Feet pushing me out in front, leading the three behind me, legs finding my forest rhythm through the rhododendron grove. I suck in the cool, moist air, smell the rich dirt, feel the gray rock towering above me, up and out, overshadowing and protecting. A rushing creek, one-two-hop across, a waterfall, a smooth wooden ladder with worn dips in the rungs from years of climber hands and feet. Fingers trailing along cold, pleasantly rough sandstone, boots tramping up and over and beside root networks and bouncing from rock to rock by a bright blue lake glistening in the sun. The newly adorned trees whisper with their happy green leaves, welcoming. I name the walls and routes as we go by, stories flooding inside, filling with bright histories and remembered laughter. I announce when we go by, a proud tour guide come home again. D.C. Memorial Boulder (a gray hunk of cubed stone), Gun Wall (concentrated string of 5.10s), Chewy (the fun 5.10 with the bouldery start), Under the Milky Way (5.11, popular, slopey, and difficult), Satisfaction Guaranteed (sought-after 5.11a with the pinkie blood spot under the roof and the rhododendron chair beneath). The lake laps fully, contented, on the shore, previously protruding triangle boulders now humbly submerged, silver points poking out quietly, subdued by the happily returned waters, sparkling and rejoicing in the sun. I feel my spirits lift higher and higher as my feet find themselves closer and closer to the center of things, to the geographical pivot of my world, emerging from the smooth-barked saplings and wide-leaved rhododendron bush to a small, tan beach of hard-packed earth, perfect hammock trees, stretching tan-orange rock with iron bands and Hippie Dreams routes basking luxuriously in the sun–
And I am home.
I strip off my outer clothes before I can think, hot from the excited hike, and wade into the cool blue-green water, plunging beneath, spinning around like a silly mermaid, feeling the softness against my skin. What freedom there is here! What aliveness. My body waking up to vibrancy of things. My friends and I stretch out in the sun and let our skin soak in the rays, warmth radiating. Monarch butterflies float through this stretch of solitude, our corner of the world, somewhere to hold us and hide us and heal us.
I read and think and climb and laugh. Yet still the core quiet deep blue sadness remains like a permanent dusk inside. It is so weird to realize that happiness and sadness are not mutually exclusive–in fact, right now, it is impossible to be happy without the sad being there too. Here, in the place I love best, I can be happy-sad… and that itself is a gift. I am glad to be here. I am glad to be me. Here, I can rest. The missing and hurt doesn’t stop, but here I can live. It is odd, too, realizing that for the first time, being here doesn’t fix everything, fix me, even though it does make living a million times easier. It makes me realize that yes, home is a place, but even more so, home is a person. And that’s okay.

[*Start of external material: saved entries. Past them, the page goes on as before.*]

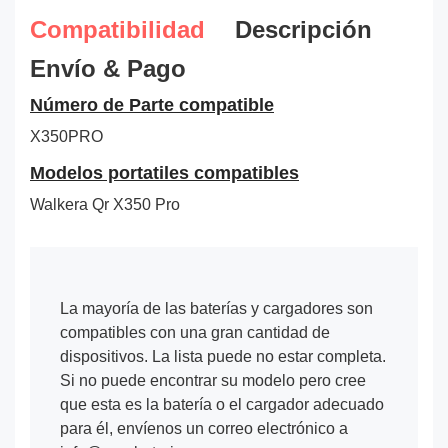
Compatibilidad
Descripción
Envío & Pago
Número de Parte compatible
X350PRO
Modelos portatiles compatibles
Walkera Qr X350 Pro
La mayoría de las baterías y cargadores son
compatibles con una gran cantidad de
dispositivos. La lista puede no estar completa.
Si no puede encontrar su modelo pero cree
que esta es la batería o el cargador adecuado
para él, envíenos un correo electrónico a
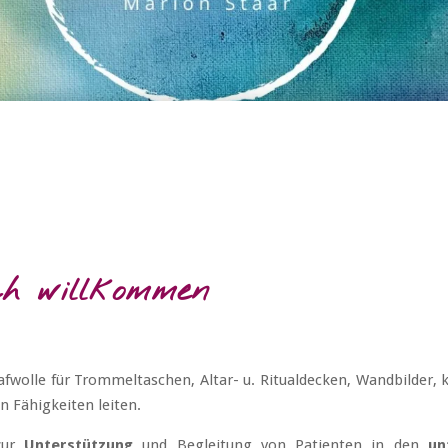
ch willkommen
chafwolle für Trommeltaschen, Altar- u. Ritualdecken, Wandbilder,
n Fähigkeiten leiten.
 zur
Unterstützung
und Begleitung von Patienten in den
un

I am just so grateful I get to be in my place-home, if not with my person-home–everywhere is home when I’m with him, and I think for me, that is how it should be.
The afternoon slides by with a plethora of silliness–goldfish on a sleeping friend’s eyes and getting lost on simple paths and dizzy upside-down lake shenanigans sixty feet up in the air, hands reaching to the sky and the ground all at once, and mountains of photos, clicking away swinging on slings and hoping they hold, and traversing over lichen far from my anchors with my heartbeat pumping, and doing things that scare me just a little. What a thing it is to feel confident and comfortable in a wild place like this, accepted and wanted by it, belonging, even as my heart aches as it does. I am thankful to have a haven that doesn’t move or radically change, at least in any way that matters to me. It will always welcome me back, no matter what state of Ashley I’m in. I don’t have to worry about how it ‘sees’ me or will ‘handle’ me–there is only understanding and peace here. It doesn’t know how to be anything else. It doesn’t know how well it is a haven to so many people who feel like they have none.

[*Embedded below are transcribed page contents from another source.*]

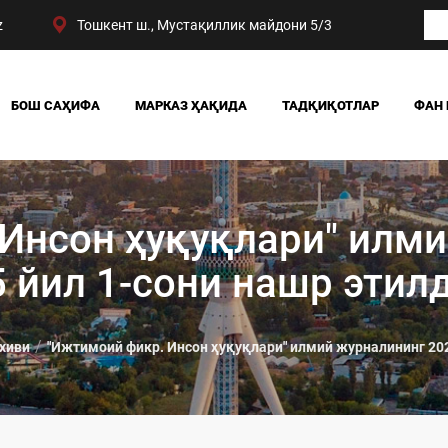
z
Тошкент ш., Мустақиллик майдони 5/3
БОШ САҲИФА
МАРКАЗ ҲАҚИДА
ТАДҚИҚОТЛАР
ФАН 
БИЗНИНГ ЮТУҚЛАРИМИЗ
ЖАМИЯТ
РАҲБАРИЯТ
СИЁСАТ ВА ҲУҚУҚ
МАРКАЗ ТУЗИЛМАСИ
ИҚТИСОДИЁТ
Инсон ҳуқуқлари" илм
DIGITAL СОЦИОЛОГИ
 йил 1-сони нашр этил
хиви
"Ижтимоий фикр. Инсон ҳуқуқлари" илмий журналининг 202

We hike out with the promise of hot dogs and a campfire. The low sun is beautiful and golden, lighting up the meadow and rocky path with the majestic light of adventure, bathing everyone equally and liberally, regardless of ability or identity–just the effort put forth to exist here earning it. I am exhausted, inside and out. Sad-happy–what a strange thing. But today was one of the first in a while that felt worth living at the end. I am glad that today I was me, here, and that, by God’s grace, it was mine to live.